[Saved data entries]
BEGIN

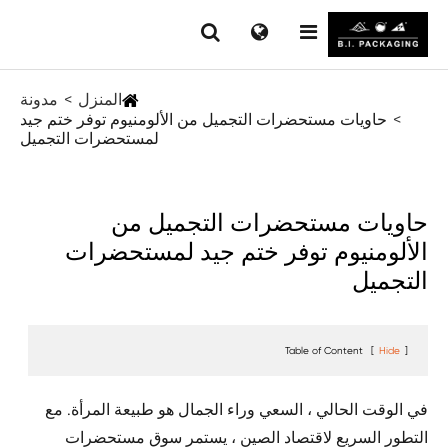
المنزل
مدونة
حاويات مستحضرات التجميل من الألومنيوم توفر ختم جيد
لمستحضرات التجميل
حاويات مستحضرات التجميل من
الألومنيوم توفر ختم جيد لمستحضرات
التجميل
Table of Content
[
Hide
]
في الوقت الحالي ، السعي وراء الجمال هو طبيعة المرأة. مع
التطور السريع لاقتصاد الصين ، يستمر سوق مستحضرات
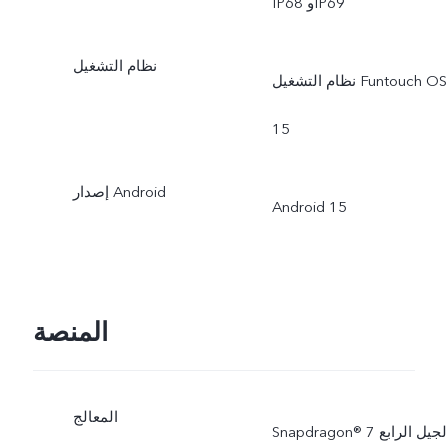
IP68 وIP69
نظام التشغيل
نظام التشغيل Funtouch OS
15
إصدار Android
Android 15
المنصة
المعالج
Snapdragon® الجيل الرابع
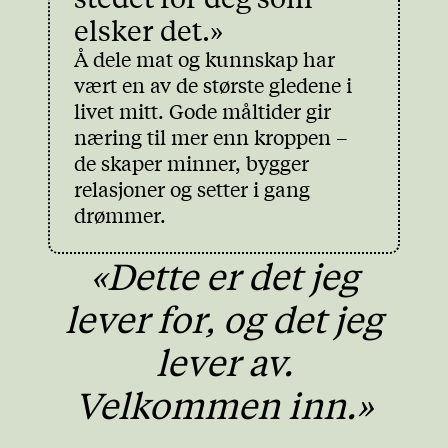
elsker det.»
Å dele mat og kunnskap har
vært en av de største gledene i
livet mitt. Gode måltider gir
næring til mer enn kroppen –
de skaper minner, bygger
relasjoner og setter i gang
drømmer.
«Dette er det jeg
lever for, og det jeg
lever av.
Velkommen inn.»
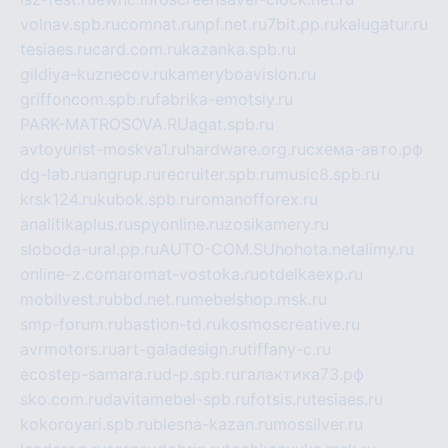
volnav.spb.ru
comnat.ru
npf.net.ru
7bit.pp.ru
kalugatur.ru
tesiaes.ru
card.com.ru
kazanka.spb.ru
gildiya-kuznecov.ru
kameryboavision.ru
griffoncom.spb.ru
fabrika-emotsiy.ru
PARK-MATROSOVA.RU
agat.spb.ru
avtoyurist-moskva1.ru
hardware.org.ru
схема-авто.рф
dg-lab.ru
angrup.ru
recruiter.spb.ru
music8.spb.ru
krsk124.ru
kubok.spb.ru
romanofforex.ru
analitikaplus.ru
spyonline.ru
zosikamery.ru
sloboda-ural.pp.ru
AUTO-COM.SU
hohota.net
alimy.ru
online-z.com
aromat-vostoka.ru
otdelkaexp.ru
mobilvest.ru
bbd.net.ru
mebelshop.msk.ru
smp-forum.ru
bastion-td.ru
kosmoscreative.ru
avrmotors.ru
art-galadesign.ru
tiffany-c.ru
ecostep-samara.ru
d-p.spb.ru
галактика73.рф
sko.com.ru
davitamebel-spb.ru
fotsis.ru
tesiaes.ru
kokoroyari.spb.ru
blesna-kazan.ru
mossilver.ru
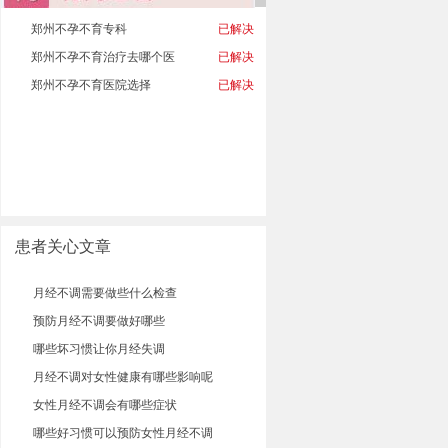
郑州不孕不育专科
已解决
郑州不孕不育治疗去哪个医
已解决
郑州不孕不育医院选择
已解决
患者关心文章
月经不调需要做些什么检查
预防月经不调要做好哪些
哪些坏习惯让你月经失调
月经不调对女性健康有哪些影响呢
女性月经不调会有哪些症状
哪些好习惯可以预防女性月经不调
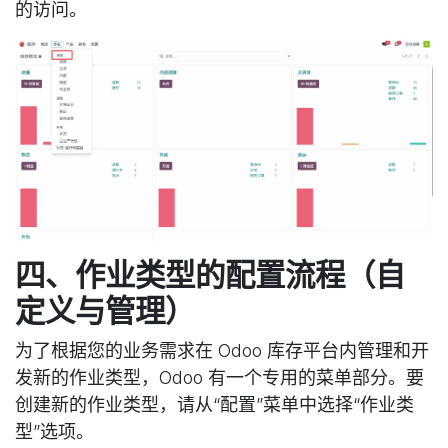
的访问。
四、作业类型的配置流程（自
定义与管理）
为了根据您的业务需求在 Odoo 库存平台内管理和开
发新的作业类型，Odoo 有一个专用的菜单部分。要
创建新的作业类型，请从“配置”菜单中选择“作业类
型”选项。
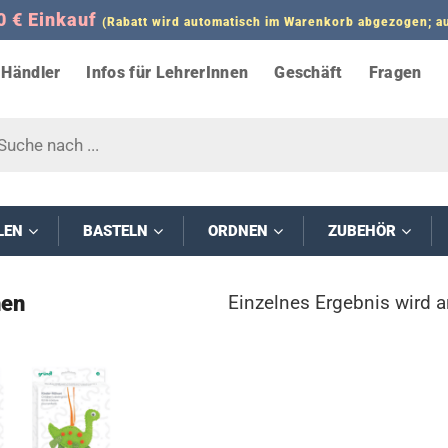
0 € Einkauf
(Rabatt wird automatisch im Warenkorb abgezogen;
Händler
Infos für LehrerInnen
Geschäft
Fragen
s
LEN
BASTELN
ORDNEN
ZUBEHÖR
en
Einzelnes Ergebnis wird 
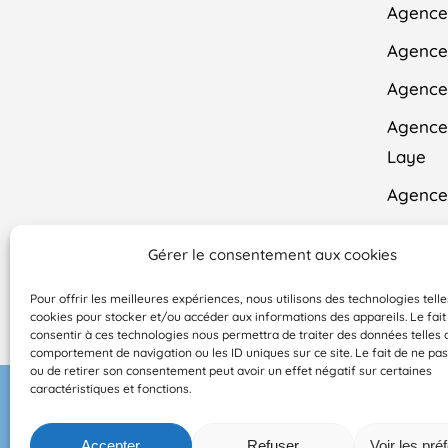
Agence
Agence 
Agence
Agence
Laye
Agence
Agence
Gérer le consentement aux cookies
Contac
Pour offrir les meilleures expériences, nous utilisons des technologies telle
cookies pour stocker et/ou accéder aux informations des appareils. Le fait
consentir à ces technologies nous permettra de traiter des données telles 
comportement de navigation ou les ID uniques sur ce site. Le fait de ne pas
ou de retirer son consentement peut avoir un effet négatif sur certaines
caractéristiques et fonctions.
© 2026 DOMI MÉN
Accepter
Refuser
Voir les pré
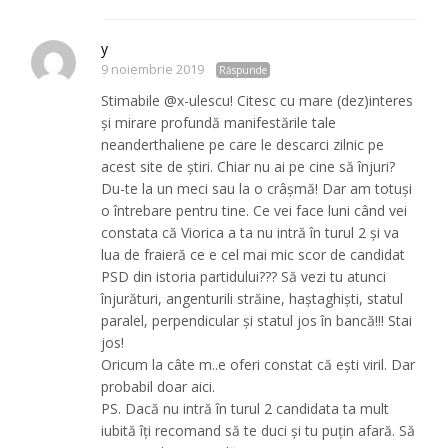
y
9 noiembrie 2019
Răspunde
Stimabile @x-ulescu! Citesc cu mare (dez)interes
și mirare profundă manifestările tale
neanderthaliene pe care le descarci zilnic pe
acest site de știri. Chiar nu ai pe cine să înjuri?
Du-te la un meci sau la o crâșmă! Dar am totuși
o întrebare pentru tine. Ce vei face luni când vei
constata că Viorica a ta nu intră în turul 2 și va
lua de fraieră ce e cel mai mic scor de candidat
PSD din istoria partidului??? Să vezi tu atunci
înjurături, angenturili străine, haștaghiști, statul
paralel, perpendicular și statul jos în bancă!!! Stai
jos!
Oricum la câte m..e oferi constat că ești viril. Dar
probabil doar aici.
PS. Dacă nu intră în turul 2 candidata ta mult
iubită îți recomand să te duci și tu puțin afară. Să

END

▶ **WHAT THE TASK ASKS**:
Copy all the entries word for word. Omit any pictures.

▶ **ANSWER TO THE PROBLEM**:
المنزل
مدونة
حاويات مستحضرات التجميل من الألومنيوم توفر ختم جيد
لمستحضرات التجميل
حاويات مستحضرات التجميل من
الألومنيوم توفر ختم جيد لمستحضرات
التجميل
Table of Content
[
Hide
]
في الوقت الحالي ، السعي وراء الجمال هو طبيعة المرأة. مع
التطور السريع لاقتصاد الصين ، يستمر سوق مستحضرات
IP68 وIP69
نظام التشغيل
نظام التشغيل Funtouch OS
15
إصدار Android
Android 15
المنصة
المعالج
Snapdragon® الجيل الرابع
elsker det.»
Å dele mat og kunnskap har
vært en av de største gledene i
livet mitt. Gode måltider gir
næring til mer enn kroppen –
de skaper minner, bygger
relasjoner og setter i gang
drømmer.
«Dette er det jeg
lever for, og det jeg
lever av.
Velkommen inn.»
volnav.spb.ru
comnat.ru
npf.net.ru
7bit.pp.ru
kalugatur.ru
tesiaes.ru
card.com.ru
kazanka.spb.ru
gildiya-kuznecov.ru
kameryboavision.ru
griffoncom.spb.ru
fabrika-emotsiy.ru
PARK-MATROSOVA.RU
agat.spb.ru
avtoyurist-moskva1.ru
hardware.org.ru
схема-авто.рф
dg-lab.ru
angrup.ru
recruiter.spb.ru
music8.spb.ru
krsk124.ru
kubok.spb.ru
romanofforex.ru
analitikaplus.ru
spyonline.ru
zosikamery.ru
sloboda-ural.pp.ru
AUTO-COM.SU
hohota.net
alimy.ru
online-z.com
aromat-vostoka.ru
otdelkaexp.ru
mobilvest.ru
bbd.net.ru
mebelshop.msk.ru
smp-forum.ru
bastion-td.ru
kosmoscreative.ru
avrmotors.ru
art-galadesign.ru
tiffany-c.ru
ecostep-samara.ru
d-p.spb.ru
галактика73.рф
sko.com.ru
davitamebel-spb.ru
fotsis.ru
tesiaes.ru
kokoroyari.spb.ru
blesna-kazan.ru
mossilver.ru
郑州不孕不育专科
已解决
郑州不孕不育治疗去哪个医
已解决
郑州不孕不育医院选择
已解决
患者关心文章
月经不调需要做些什么检查
预防月经不调要做好哪些
哪些坏习惯让你月经失调
月经不调对女性健康有哪些影响呢
女性月经不调会有哪些症状
哪些好习惯可以预防女性月经不调
的访问。
四、作业类型的配置流程（自
定义与管理）
为了根据您的业务需求在 Odoo 库存平台内管理和开
发新的作业类型，Odoo 有一个专用的菜单部分。要
创建新的作业类型，请从“配置”菜单中选择“作业类
型”选项。
0 € Einkauf
(Rabatt wird automatisch im Warenkorb abgezogen;
Händler
Infos für LehrerInnen
Geschäft
Fragen
s
LEN
BASTELN
ORDNEN
ZUBEHÖR
en
Einzelnes Ergebnis wird 
Agence
Agence 
Agence
Agence
Laye
Agence
Agence
Gérer le consentement aux cookies
Contac
Pour offrir les meilleures expériences, nous utilisons des technologies telle
cookies pour stocker et/ou accéder aux informations des appareils. Le fait
consentir à ces technologies nous permettra de traiter des données telles 
comportement de navigation ou les ID uniques sur ce site. Le fait de ne pas
ou de retirer son consentement peut avoir un effet négatif sur certaines
caractéristiques et fonctions.
© 2026 DOMI MÉN
Accepter
Refuser
Voir les pré
y
9 noiembrie 2019
Răspunde
Stimabile @x-ulescu! Citesc cu mare (dez)interes
și mirare profundă manifestările tale
neanderthaliene pe care le descarci zilnic pe
acest site de știri. Chiar nu ai pe cine să înjuri?
Du-te la un meci sau la o crâșmă! Dar am totuși
o întrebare pentru tine. Ce vei face luni când vei
constata că Viorica a ta nu intră în turul 2 și va
lua de fraieră ce e cel mai mic scor de candidat
PSD din istoria partidului??? Să vezi tu atunci
înjurături, angenturili străine, haștaghiști, statul
paralel, perpendicular și statul jos în bancă!!! Stai
jos!
Oricum la câte m..e oferi constat că ești viril. Dar
probabil doar aici.
PS. Dacă nu intră în turul 2 candidata ta mult
iubită îți recomand să te duci și tu puțin afară. Să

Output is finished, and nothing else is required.